Our five-state model made the assumption that a hypothetical intervention would reach 100% of those with IFG and would reduce the annual incidence of diabetes in this group by 25%. Future efforts to refine our modeling approach will focus on more realistic specification of intervention scenarios applied to a variety of population subgroups at high risk of developing diabetes. Had we split the population at high risk into intervention and nonintervention subsets, we would have obtained estimates between the no intervention and intervention cases in Table . Thus, column six of Table can be viewed as an upper bound on the number of incident diabetes cases that a hypothetical intervention could prevent.
Our model is subject to several limitations. Cases of diabetes in people younger than age 18 or older than age 79 years were not considered. Although diabetes in the young is rare, and a relatively small portion of the US population is aged 80 years or older, these numbers might not be negligible.
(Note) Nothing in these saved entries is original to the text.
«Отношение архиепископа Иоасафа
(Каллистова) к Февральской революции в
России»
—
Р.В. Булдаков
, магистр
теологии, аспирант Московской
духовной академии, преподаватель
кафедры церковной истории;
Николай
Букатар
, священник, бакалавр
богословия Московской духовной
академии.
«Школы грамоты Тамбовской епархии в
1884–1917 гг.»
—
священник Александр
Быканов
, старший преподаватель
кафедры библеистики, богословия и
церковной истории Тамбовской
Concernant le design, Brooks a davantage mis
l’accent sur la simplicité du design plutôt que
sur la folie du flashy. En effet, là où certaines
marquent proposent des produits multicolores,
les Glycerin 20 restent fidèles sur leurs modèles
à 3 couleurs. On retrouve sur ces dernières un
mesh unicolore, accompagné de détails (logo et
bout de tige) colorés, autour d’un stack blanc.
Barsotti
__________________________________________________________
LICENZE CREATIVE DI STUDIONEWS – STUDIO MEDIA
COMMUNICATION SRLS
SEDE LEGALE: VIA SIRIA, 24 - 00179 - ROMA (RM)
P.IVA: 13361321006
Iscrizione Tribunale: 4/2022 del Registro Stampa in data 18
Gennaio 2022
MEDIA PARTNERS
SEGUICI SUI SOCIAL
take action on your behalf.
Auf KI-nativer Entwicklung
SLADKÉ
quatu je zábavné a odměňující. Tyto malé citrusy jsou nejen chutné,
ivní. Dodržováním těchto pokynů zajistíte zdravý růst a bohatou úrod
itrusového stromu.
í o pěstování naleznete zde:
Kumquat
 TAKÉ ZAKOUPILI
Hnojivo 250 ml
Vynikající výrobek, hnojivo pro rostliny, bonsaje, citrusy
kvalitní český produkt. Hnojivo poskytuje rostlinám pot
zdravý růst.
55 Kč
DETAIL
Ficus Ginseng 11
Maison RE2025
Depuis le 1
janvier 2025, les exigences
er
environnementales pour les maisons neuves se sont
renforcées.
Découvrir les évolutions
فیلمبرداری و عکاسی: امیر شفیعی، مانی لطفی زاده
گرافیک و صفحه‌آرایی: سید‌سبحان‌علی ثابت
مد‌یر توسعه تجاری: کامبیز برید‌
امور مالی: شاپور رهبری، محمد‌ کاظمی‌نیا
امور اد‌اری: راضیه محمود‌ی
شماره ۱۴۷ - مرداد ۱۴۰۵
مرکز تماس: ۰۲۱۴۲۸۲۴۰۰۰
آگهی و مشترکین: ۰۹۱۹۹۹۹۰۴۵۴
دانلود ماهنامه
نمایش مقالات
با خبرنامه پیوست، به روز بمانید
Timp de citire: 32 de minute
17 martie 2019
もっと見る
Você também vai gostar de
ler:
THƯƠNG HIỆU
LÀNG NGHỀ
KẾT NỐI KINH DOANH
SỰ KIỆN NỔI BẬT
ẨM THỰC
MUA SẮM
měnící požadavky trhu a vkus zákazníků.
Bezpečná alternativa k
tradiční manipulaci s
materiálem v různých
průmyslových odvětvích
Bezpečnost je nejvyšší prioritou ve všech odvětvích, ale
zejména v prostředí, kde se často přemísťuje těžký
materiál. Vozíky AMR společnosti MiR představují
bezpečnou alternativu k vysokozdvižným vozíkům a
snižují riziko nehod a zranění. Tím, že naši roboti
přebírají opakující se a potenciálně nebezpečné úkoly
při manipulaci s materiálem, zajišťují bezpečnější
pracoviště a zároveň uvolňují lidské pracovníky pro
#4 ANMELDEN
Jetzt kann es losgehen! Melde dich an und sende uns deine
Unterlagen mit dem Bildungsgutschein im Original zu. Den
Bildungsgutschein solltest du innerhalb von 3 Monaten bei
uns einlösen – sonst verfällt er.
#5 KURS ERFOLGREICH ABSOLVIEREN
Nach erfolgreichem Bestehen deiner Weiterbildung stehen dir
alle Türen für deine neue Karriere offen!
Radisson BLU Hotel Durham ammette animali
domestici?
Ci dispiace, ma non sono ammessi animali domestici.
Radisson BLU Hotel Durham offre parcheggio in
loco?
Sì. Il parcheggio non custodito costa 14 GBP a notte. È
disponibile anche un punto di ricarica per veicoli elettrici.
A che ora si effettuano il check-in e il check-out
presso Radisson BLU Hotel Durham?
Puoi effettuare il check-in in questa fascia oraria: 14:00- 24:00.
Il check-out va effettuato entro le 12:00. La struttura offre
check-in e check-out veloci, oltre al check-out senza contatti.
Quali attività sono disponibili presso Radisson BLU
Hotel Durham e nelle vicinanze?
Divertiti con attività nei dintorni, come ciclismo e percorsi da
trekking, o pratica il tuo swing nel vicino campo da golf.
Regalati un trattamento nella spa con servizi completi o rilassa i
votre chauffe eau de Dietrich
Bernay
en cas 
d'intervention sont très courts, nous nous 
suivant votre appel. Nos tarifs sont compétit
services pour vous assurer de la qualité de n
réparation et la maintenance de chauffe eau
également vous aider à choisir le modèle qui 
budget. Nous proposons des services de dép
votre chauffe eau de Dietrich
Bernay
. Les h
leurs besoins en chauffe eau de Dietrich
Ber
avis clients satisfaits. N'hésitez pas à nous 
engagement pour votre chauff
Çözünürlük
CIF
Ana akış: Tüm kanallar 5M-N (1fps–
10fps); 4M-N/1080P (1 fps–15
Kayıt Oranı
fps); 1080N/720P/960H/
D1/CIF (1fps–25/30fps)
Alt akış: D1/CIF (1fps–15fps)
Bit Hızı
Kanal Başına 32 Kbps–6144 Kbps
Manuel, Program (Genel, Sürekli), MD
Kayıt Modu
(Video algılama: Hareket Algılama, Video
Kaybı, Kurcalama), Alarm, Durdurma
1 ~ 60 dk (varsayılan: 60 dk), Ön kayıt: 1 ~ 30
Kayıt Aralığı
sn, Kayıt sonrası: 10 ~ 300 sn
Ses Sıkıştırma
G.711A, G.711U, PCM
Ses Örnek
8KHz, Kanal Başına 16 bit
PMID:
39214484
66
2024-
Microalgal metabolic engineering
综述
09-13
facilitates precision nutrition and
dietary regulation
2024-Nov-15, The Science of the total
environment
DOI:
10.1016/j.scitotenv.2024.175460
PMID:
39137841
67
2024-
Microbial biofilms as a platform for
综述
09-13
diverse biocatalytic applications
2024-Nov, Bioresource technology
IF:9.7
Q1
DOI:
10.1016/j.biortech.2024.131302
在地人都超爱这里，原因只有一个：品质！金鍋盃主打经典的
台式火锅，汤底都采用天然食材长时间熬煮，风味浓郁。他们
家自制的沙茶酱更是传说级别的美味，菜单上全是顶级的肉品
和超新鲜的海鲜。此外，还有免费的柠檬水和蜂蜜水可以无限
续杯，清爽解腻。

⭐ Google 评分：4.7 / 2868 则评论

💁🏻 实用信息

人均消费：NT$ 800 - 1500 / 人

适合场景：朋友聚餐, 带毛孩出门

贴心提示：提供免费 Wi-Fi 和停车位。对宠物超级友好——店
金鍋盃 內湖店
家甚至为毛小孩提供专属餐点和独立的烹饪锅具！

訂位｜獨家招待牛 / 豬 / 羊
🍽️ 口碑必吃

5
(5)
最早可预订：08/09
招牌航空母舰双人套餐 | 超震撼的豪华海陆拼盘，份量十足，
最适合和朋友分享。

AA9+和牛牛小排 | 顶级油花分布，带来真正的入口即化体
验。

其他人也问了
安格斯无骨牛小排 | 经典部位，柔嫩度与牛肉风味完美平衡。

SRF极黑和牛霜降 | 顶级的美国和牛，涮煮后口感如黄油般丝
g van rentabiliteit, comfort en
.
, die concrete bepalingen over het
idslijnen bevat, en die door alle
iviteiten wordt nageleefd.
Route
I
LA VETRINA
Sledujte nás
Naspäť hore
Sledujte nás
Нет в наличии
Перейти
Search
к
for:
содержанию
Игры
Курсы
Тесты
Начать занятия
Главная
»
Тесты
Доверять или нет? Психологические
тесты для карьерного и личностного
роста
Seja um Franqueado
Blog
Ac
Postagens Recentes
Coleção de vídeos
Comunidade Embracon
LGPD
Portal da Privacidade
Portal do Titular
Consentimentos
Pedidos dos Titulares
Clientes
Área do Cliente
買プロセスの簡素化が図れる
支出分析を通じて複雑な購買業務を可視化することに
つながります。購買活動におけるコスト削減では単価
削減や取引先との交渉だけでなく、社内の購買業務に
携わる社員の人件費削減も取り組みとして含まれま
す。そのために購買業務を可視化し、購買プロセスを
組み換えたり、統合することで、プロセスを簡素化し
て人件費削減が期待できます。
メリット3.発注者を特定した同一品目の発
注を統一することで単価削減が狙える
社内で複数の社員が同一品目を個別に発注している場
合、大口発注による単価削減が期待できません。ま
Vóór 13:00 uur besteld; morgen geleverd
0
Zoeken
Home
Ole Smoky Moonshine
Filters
Our model made many reasonable but untestable assumptions. For example, we assumed that the relative risks of death for those with detected or undetected diabetes, compared to those without diabetes, are constant over time. We assumed that the observed increase in diabetes incidence fits a logistic growth curve. Given the logistic model, we could have chosen either a more or less precise prior for ρ. While assumptions other than the ones we made could have been made, we are aware of no data sources that would support such assumptions. We assumed that census estimates for the intercensal years between 2000 and 2009 and the census projections of net migration, births, and death rates for 2010 and beyond are accurate. We also assumed no feedback effect; for example, the increasing prevalence of diabetes could conceivably contribute to greater awareness of diabetes, which could, in turn, reduce the incidence rate or could result in fewer cases of diabetes remaining undiagnosed. Finally, our model implicitly assumes that the future will resemble the past. Changes in the levels of circulating glucose or A1c considered to define diabetes could change the prevalence of both diagnosed and undiagnosed diabetes. Major upheavals, such as an epidemic or natural disaster that substantially changed birth or death rates or a dramatic social change that invalidated census projections or caused other changes in the way people lead their lives, could have correspondingly major impacts on the outcomes of our model.
We performed a sensitivity analysis that assumed 98% prior probability for ρ, the asymptote of the incidence, in the interval (0.0078, 0.025). The sensitivity analysis produced no practical difference in the incidence projections. We also investigated the sensitivity of our model by considering low mortality risk, high mortality risk, middle incidence projections, and low incidence projections. The additional model assumptions are justified in the appendices. A formal sensitivity analysis of all assumptions would present a substantial technical challenge. We believe it is more useful to policymakers for us to present the results of our four model scenarios.
We anticipate that the modeling methods described here could be used by other countries, especially those with reliable census estimates, to estimate future diabetes burden, as well as the potential effects of interventions to reduce disease burden. Country-specific data elements could be easily substituted for the data elements we used to develop a model that fit US population dynamics. Further, a modified form of this model might be applicable to other chronic, near-irreversible, and sometimes undiagnosed conditions such as heart disease.